Department of Health Sciences Research, Mayo Clinic, Rochester, Minnesota, USA.
Department of Community Pediatric and Adolescent Medicine, Mayo Clinic, Rochester, Minnesota, USA.
J Am Med Inform Assoc. 2014 Sep-Oct;21(5):876-84. doi: 10.1136/amiajnl-2013-002463. Epub 2014 May 15.
To specify the problem of patient-level temporal aggregation from clinical text and introduce several probabilistic methods for addressing that problem.
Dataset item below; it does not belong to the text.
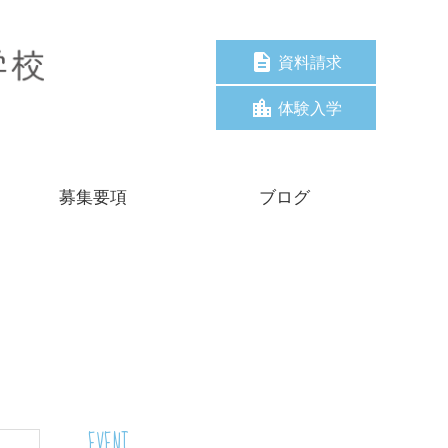
資料請求
体験入学
募集要項
ブログ
EVENT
The patient-level perspective differs from the prevailing natural language processing (NLP) practice of evaluating at the term, event, sentence, document, or visit level.
We utilized an existing pediatric asthma cohort with manual annotations. After generating a basic feature set via standard clinical NLP methods, we introduce six methods of aggregating time-distributed features from the document level to the patient level. These aggregation methods are used to classify patients according to their asthma status in two hypothetical settings: retrospective epidemiology and clinical decision support.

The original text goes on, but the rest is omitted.